One hundred seventy eight years after the first electric vehicle (EV) was built, we still see the technology as new, and it actually is. From 1837 until now EVs have come in and out of existence due to acceptance from the public. From my perspective, I see three clear periods where electric vehicles were at their height.
At its height, EVs were owned by a staggering of 38 percent of the automobile market in 1912. Car companies like Baker and Detroit Electric were developing these beautiful cars that were cleaner than their smelly gasoline-fueled counterparts of the era. The first Porsche, the Egger-Lohner P1, was actually built by Ferdinand Porsche in 1898 with more than 1,000 pounds of electric battery power. Porsche raced the P1 and placed first at an electric vehicle fair in Germany 18 minutes ahead of the next competitor.
This early success of EVs quickly dwindled into non-existence for many decades. The advances in gasoline engines and road infrastructure were the top contributors to this decline and the range-limiting EVs quickly became obsolete.
In 2006, a documentary called Who Killed the Electric Car? shed light on the deliberate destruction of the electric vehicle industry in the mid-1990s. Big oil companies and government quickly killed the second period of the EV journey. The General Motors line of EV1 cars were tragically crushed in an Arizona desert despite the fact many Americans adored this revolutionary automobile.
The third period started in 2010 with the Chevy Volt. This time we as Americans were more dedicated to change. In his 2011 state of the union address, President Obama made it a goal to have one million electric vehicles on the road by 2015.
2015 is here and so far there are just about 250,000 on the road. Although the American public feels the need to change technology to improve our Earth and atmosphere, the rate of acceptance is low. Currently, EVs make up only about 0.85 percent of total U.S. auto sales – less than 1 percent!
The exciting part regarding period three is that Chevy, Tesla and reimagined companies like the revival of Detroit Electric have shown their dedication to EVs by planning new models and improving range – a big one for skeptics – with battery technology.
Acceptance and the future
The reason why we are building EVs is not because they are cool but because future generations depend on new technology that leaves little or no footprint on our atmosphere.

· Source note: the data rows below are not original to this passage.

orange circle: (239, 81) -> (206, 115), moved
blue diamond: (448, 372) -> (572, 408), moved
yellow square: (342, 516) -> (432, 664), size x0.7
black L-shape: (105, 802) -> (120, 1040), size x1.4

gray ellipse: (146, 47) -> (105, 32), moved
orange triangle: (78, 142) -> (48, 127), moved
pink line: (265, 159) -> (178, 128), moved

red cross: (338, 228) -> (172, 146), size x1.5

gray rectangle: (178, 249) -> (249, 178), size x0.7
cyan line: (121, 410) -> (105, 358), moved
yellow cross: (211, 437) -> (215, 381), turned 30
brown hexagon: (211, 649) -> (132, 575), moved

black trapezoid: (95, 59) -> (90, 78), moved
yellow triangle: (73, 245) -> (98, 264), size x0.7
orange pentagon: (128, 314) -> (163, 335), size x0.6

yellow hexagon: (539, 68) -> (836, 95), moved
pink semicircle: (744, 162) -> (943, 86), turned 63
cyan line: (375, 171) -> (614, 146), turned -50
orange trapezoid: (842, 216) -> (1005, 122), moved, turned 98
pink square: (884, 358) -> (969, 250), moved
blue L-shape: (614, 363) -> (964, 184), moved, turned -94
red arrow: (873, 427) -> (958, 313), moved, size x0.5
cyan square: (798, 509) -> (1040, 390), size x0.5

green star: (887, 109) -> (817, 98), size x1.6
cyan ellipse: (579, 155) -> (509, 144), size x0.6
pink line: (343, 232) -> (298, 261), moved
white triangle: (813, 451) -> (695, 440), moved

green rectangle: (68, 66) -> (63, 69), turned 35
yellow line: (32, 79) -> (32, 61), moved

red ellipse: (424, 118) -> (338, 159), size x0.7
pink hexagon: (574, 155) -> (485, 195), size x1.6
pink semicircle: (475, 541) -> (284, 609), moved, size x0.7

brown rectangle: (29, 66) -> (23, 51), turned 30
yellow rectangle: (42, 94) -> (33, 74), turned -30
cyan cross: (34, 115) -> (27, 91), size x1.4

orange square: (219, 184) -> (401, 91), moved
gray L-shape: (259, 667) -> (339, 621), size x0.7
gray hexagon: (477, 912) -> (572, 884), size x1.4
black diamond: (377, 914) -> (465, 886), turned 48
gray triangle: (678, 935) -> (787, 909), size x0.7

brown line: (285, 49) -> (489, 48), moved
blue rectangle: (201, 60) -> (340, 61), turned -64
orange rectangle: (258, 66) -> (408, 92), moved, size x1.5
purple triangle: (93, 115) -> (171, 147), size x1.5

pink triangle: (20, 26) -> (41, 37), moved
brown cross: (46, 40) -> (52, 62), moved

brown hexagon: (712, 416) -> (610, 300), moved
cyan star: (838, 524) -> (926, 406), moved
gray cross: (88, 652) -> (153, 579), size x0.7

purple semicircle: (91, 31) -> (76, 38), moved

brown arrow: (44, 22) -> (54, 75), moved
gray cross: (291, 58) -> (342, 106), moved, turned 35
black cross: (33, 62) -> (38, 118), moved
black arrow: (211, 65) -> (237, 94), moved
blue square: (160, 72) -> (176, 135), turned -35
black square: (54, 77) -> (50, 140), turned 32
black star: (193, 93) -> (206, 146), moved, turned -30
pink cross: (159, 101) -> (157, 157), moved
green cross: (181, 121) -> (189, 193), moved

The road ahead, however, has a number of barriers. The purchase price of EVs need to decrease, charging stations need to increase and battery life needs to improve for the rate of acceptance to exceed 0.85 percent yearly.
The good news is new technologies are being introduced to help this process like Goodyear’s announcement of the BH-03 concept tire at the Geneva Motor Show this year. This concept is the future of electric vehicle recharging with tire technology that will help eliminate range anxiety of EVs by turning heat between the tire and the road into rechargeable energy.
In 1912, just 22 percent of cars were gasoline powered and 38 percent of all cars on the road were EVs. At the current rate of acceptance and with about 254 million registered passenger vehicles in the United States today, it will take the American automotive market until the year 2903 before we get back down to 1912 EV acceptance levels. That’s more than 888 years! Knowing this, our goal as an industry should be to focus on consumer education, funding for the betterment of EV recharging technology and diversification in other car technologies such as hydrogen, solar and natural gas.
We need to move past our dependence on gasoline powered vehicles for a better future, and we need to move faster than 888 years from now. The gasoline-powered car is the new cigarette. Will you continue to smoke?